In walks a dreary man wearing a simple wool tunic. The bags under his eyes are visible a Roman mile away—the exact distance a legion could march to kill you in under ten minutes. Here, it simply means you can read his sullen exhaustion from a thousand paces.

The magistrate, on the other hand, looks jovial and relaxed, like he hasn't done a single bit of work all day. Which is entirely true. The man's usual work is delegated to accountants and scribes; he just says what has to be done. Now, he has a new employee to deal with the forms of the new Roman bureaucracy: a curator.

"Sir, I have approved these for acceptance. This pile will not be accepted; rejection letters explaining why are already on their way," answers the dreary scribe.

This scribe isn't official. He isn't sanctioned, nor is he free. Gallienus intended for the magistrates to become bureaucrats themselves; the pay incentivized all the Roman cities to accept the initial, low-level complaint forms.

What Gallienus didn't foresee was laziness, or simply a lack of skill in bureaucracy. Humans adapted. The magistrate of Ravenna chose a slave to handle the work. Magistrates elsewhere chose paid men, or other slaves.

Across Italy, the civilian government has taken to this first bureaucratic reform like bears to honey, greedily eating up the profits while the environmental benefits are mostly a side effect.

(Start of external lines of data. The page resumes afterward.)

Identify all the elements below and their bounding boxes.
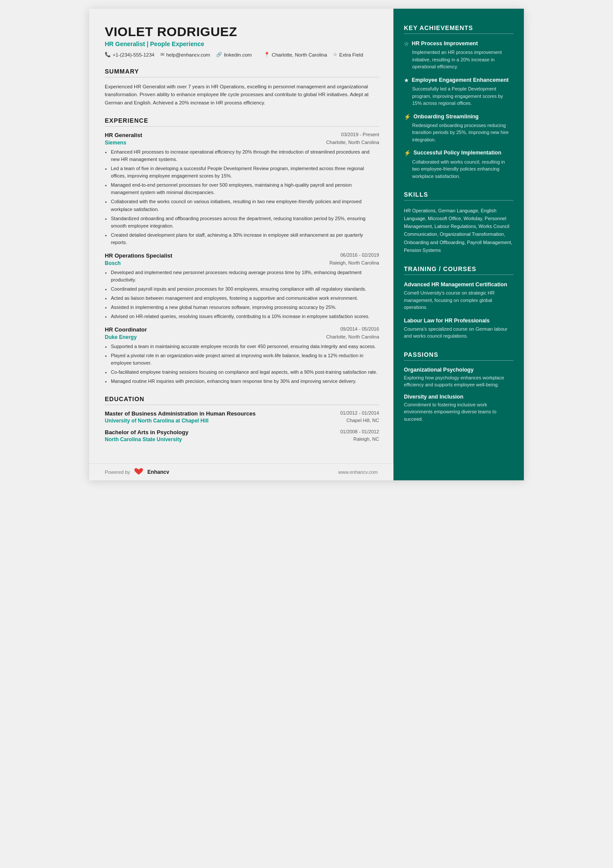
right-column: KEY ACHIEVEMENTS ☆ HR Process Improvemen…: [393, 9, 524, 480]
skills-section: SKILLS HR Operations, German Language, E…: [404, 191, 513, 254]
bullet-2-2: Co-facilitated employee training session…: [111, 369, 379, 376]
job-company-2: Duke Energy: [105, 334, 137, 340]
powered-by-text: Powered by: [105, 469, 130, 475]
achievement-2: ⚡ Onboarding Streamlining Redesigned onb…: [404, 113, 513, 144]
job-header-2: HR Coordinator 09/2014 - 05/2016: [105, 326, 379, 333]
edu-dates-1: 01/2008 - 01/2012: [340, 429, 379, 436]
skills-title: SKILLS: [404, 191, 513, 201]
candidate-name: VIOLET RODRIGUEZ: [105, 24, 379, 39]
job-company-1: Bosch: [105, 260, 121, 266]
star-icon: ☆: [333, 52, 337, 57]
achievements-section: KEY ACHIEVEMENTS ☆ HR Process Improvemen…: [404, 24, 513, 180]
summary-title: SUMMARY: [105, 68, 379, 77]
linkedin-value: linkedin.com: [224, 52, 252, 57]
job-company-0: Siemens: [105, 140, 126, 146]
education-section: EDUCATION Master of Business Administrat…: [105, 395, 379, 442]
achievement-desc-1: Successfully led a People Development pr…: [404, 85, 513, 107]
email-contact: ✉ help@enhancv.com: [160, 52, 210, 57]
achievement-icon-0: ☆: [404, 40, 409, 47]
location-contact: 📍 Charlotte, North Carolina: [264, 52, 327, 57]
achievement-0: ☆ HR Process Improvement Implemented an …: [404, 40, 513, 70]
training-name-0: Advanced HR Management Certification: [404, 281, 513, 288]
bullet-0-2: Managed end-to-end personnel processes f…: [111, 181, 379, 196]
resume-wrapper: VIOLET RODRIGUEZ HR Generalist | People …: [89, 9, 524, 480]
job-location-0: Charlotte, North Carolina: [326, 140, 379, 145]
achievement-title-row-2: ⚡ Onboarding Streamlining: [404, 113, 513, 120]
phone-value: +1-(234)-555-1234: [113, 52, 154, 57]
edu-location-0: Chapel Hill, NC: [346, 418, 379, 424]
bullet-1-2: Acted as liaison between management and …: [111, 295, 379, 302]
training-desc-1: Coursera's specialized course on German …: [404, 325, 513, 340]
achievement-title-2: Onboarding Streamlining: [413, 113, 479, 120]
passion-desc-0: Exploring how psychology enhances workpl…: [404, 374, 513, 389]
phone-icon: 📞: [105, 52, 111, 57]
bullet-0-5: Created detailed development plans for s…: [111, 231, 379, 246]
passion-item-1: Diversity and Inclusion Commitment to fo…: [404, 394, 513, 423]
contact-info: 📞 +1-(234)-555-1234 ✉ help@enhancv.com 🔗…: [105, 52, 379, 57]
resume-footer: Powered by Enhancv www.enhancv.com: [89, 463, 393, 480]
bullet-2-3: Managed routine HR inquiries with precis…: [111, 378, 379, 385]
job-company-row-2: Duke Energy Charlotte, North Carolina: [105, 334, 379, 340]
achievement-1: ★ Employee Engagement Enhancement Succes…: [404, 77, 513, 107]
summary-text: Experienced HR Generalist with over 7 ye…: [105, 83, 379, 107]
job-item-2: HR Coordinator 09/2014 - 05/2016 Duke En…: [105, 326, 379, 385]
left-main: VIOLET RODRIGUEZ HR Generalist | People …: [89, 9, 393, 463]
left-content: VIOLET RODRIGUEZ HR Generalist | People …: [89, 9, 393, 463]
achievement-desc-0: Implemented an HR process improvement in…: [404, 49, 513, 70]
edu-dates-0: 01/2012 - 01/2014: [340, 410, 379, 417]
edu-school-row-0: University of North Carolina at Chapel H…: [105, 418, 379, 424]
bullet-1-3: Assisted in implementing a new global hu…: [111, 304, 379, 311]
bullet-2-0: Supported a team in maintaining accurate…: [111, 343, 379, 350]
edu-degree-1: Bachelor of Arts in Psychology: [105, 429, 340, 436]
edu-item-0: Master of Business Administration in Hum…: [105, 410, 379, 424]
passion-item-0: Organizational Psychology Exploring how …: [404, 367, 513, 389]
extra-value: Extra Field: [339, 52, 363, 57]
achievement-icon-3: ⚡: [404, 150, 411, 156]
job-header-1: HR Operations Specialist 06/2016 - 02/20…: [105, 252, 379, 259]
achievement-title-row-0: ☆ HR Process Improvement: [404, 40, 513, 47]
job-bullets-1: Developed and implemented new personnel …: [111, 269, 379, 320]
edu-school-1: North Carolina State University: [105, 436, 182, 442]
location-value: Charlotte, North Carolina: [272, 52, 327, 57]
edu-degree-0: Master of Business Administration in Hum…: [105, 410, 340, 417]
training-title: TRAINING / COURSES: [404, 265, 513, 275]
job-dates-1: 06/2016 - 02/2019: [340, 252, 379, 258]
achievement-icon-1: ★: [404, 77, 409, 84]
achievement-desc-2: Redesigned onboarding processes reducing…: [404, 122, 513, 144]
achievement-title-3: Successful Policy Implementation: [413, 149, 501, 156]
achievement-title-row-3: ⚡ Successful Policy Implementation: [404, 149, 513, 156]
footer-brand: Powered by Enhancv: [105, 468, 169, 476]
education-title: EDUCATION: [105, 395, 379, 405]
achievement-title-1: Employee Engagement Enhancement: [412, 77, 509, 84]
left-column: VIOLET RODRIGUEZ HR Generalist | People …: [89, 9, 393, 480]
job-company-row-1: Bosch Raleigh, North Carolina: [105, 260, 379, 266]
job-dates-2: 09/2014 - 05/2016: [340, 326, 379, 332]
passion-name-1: Diversity and Inclusion: [404, 394, 513, 400]
job-title-0: HR Generalist: [105, 132, 142, 138]
training-item-1: Labour Law for HR Professionals Coursera…: [404, 317, 513, 340]
passion-name-0: Organizational Psychology: [404, 367, 513, 373]
edu-header-0: Master of Business Administration in Hum…: [105, 410, 379, 417]
job-item-1: HR Operations Specialist 06/2016 - 02/20…: [105, 252, 379, 320]
bullet-1-0: Developed and implemented new personnel …: [111, 269, 379, 284]
edu-item-1: Bachelor of Arts in Psychology 01/2008 -…: [105, 429, 379, 442]
job-company-row-0: Siemens Charlotte, North Carolina: [105, 140, 379, 146]
resume-body: VIOLET RODRIGUEZ HR Generalist | People …: [89, 9, 524, 480]
footer-website: www.enhancv.com: [338, 469, 378, 475]
bullet-1-1: Coordinated payroll inputs and pension p…: [111, 285, 379, 293]
job-bullets-0: Enhanced HR processes to increase operat…: [111, 148, 379, 246]
edu-location-1: Raleigh, NC: [353, 436, 379, 442]
edu-header-1: Bachelor of Arts in Psychology 01/2008 -…: [105, 429, 379, 436]
experience-section: EXPERIENCE HR Generalist 03/2019 - Prese…: [105, 117, 379, 385]
bullet-0-3: Collaborated with the works council on v…: [111, 198, 379, 213]
bullet-0-4: Standardized onboarding and offboarding …: [111, 215, 379, 230]
phone-contact: 📞 +1-(234)-555-1234: [105, 52, 154, 57]
bullet-2-1: Played a pivotal role in an organization…: [111, 352, 379, 367]
email-value: help@enhancv.com: [166, 52, 210, 57]
linkedin-icon: 🔗: [216, 52, 222, 57]
achievement-icon-2: ⚡: [404, 114, 411, 120]
job-location-2: Charlotte, North Carolina: [326, 334, 379, 339]
passion-desc-1: Commitment to fostering inclusive work e…: [404, 401, 513, 423]
achievements-title: KEY ACHIEVEMENTS: [404, 24, 513, 34]
bullet-0-1: Led a team of five in developing a succe…: [111, 165, 379, 180]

It is the tail end of the year 263, but already, the forms have done more to assure the authority of Gallienus than any victory in the field. The people, for once, feel heard, and the governors and magistrates of Italia get a new revenue stream.

Greed and self-interest are the greatest motivators of internal reform. Rome may not have steam or gunpowder. It may not have some deus ex machina or a genius general to save the day. What it does have is coherent civil administration and a functioning bureaucracy. That is what saves empires: boring paperwork.